* Your task *
All of the entries must be reproduced exactly, with no images carried over.

* Exercise materials *
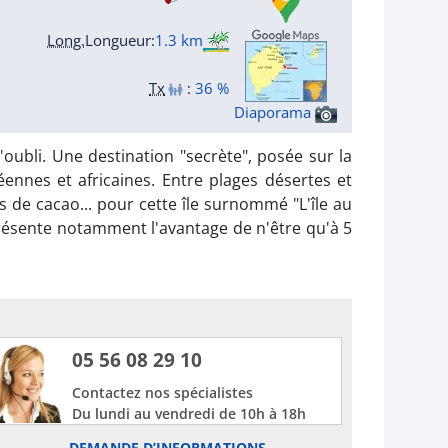
Long.
Longueur
:
1.3 km
Tx
:
36 %
Diaporama
'oubli. Une destination "secrète", posée sur la
ennes et africaines. Entre plages désertes et
 de cacao... pour cette île surnommé "L'île au
présente notamment l'avantage de n'être qu'à 5
05 56 08 29 10
Contactez nos spécialistes
Du lundi au vendredi de 10h à 18h
DEMANDE D’INFORMATIONS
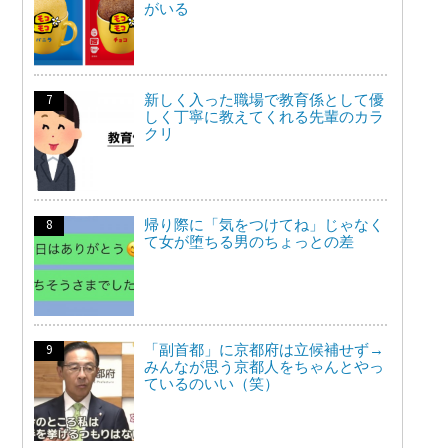
がいる
新しく入った職場で教育係として優
しく丁寧に教えてくれる先輩のカラ
クリ
帰り際に「気をつけてね」じゃなく
て女が堕ちる男のちょっとの差
「副首都」に京都府は立候補せず→
みんなが思う京都人をちゃんとやっ
ているのいい（笑）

* Result *
Long.
Longueur
:
1.3 km
Tx
:
36 %
Diaporama
'oubli. Une destination "secrète", posée sur la
ennes et africaines. Entre plages désertes et
 de cacao... pour cette île surnommé "L'île au
présente notamment l'avantage de n'être qu'à 5
05 56 08 29 10
Contactez nos spécialistes
Du lundi au vendredi de 10h à 18h
DEMANDE D’INFORMATIONS
がいる
新しく入った職場で教育係として優
しく丁寧に教えてくれる先輩のカラ
クリ
帰り際に「気をつけてね」じゃなく
て女が堕ちる男のちょっとの差
「副首都」に京都府は立候補せず→
みんなが思う京都人をちゃんとやっ
ているのいい（笑）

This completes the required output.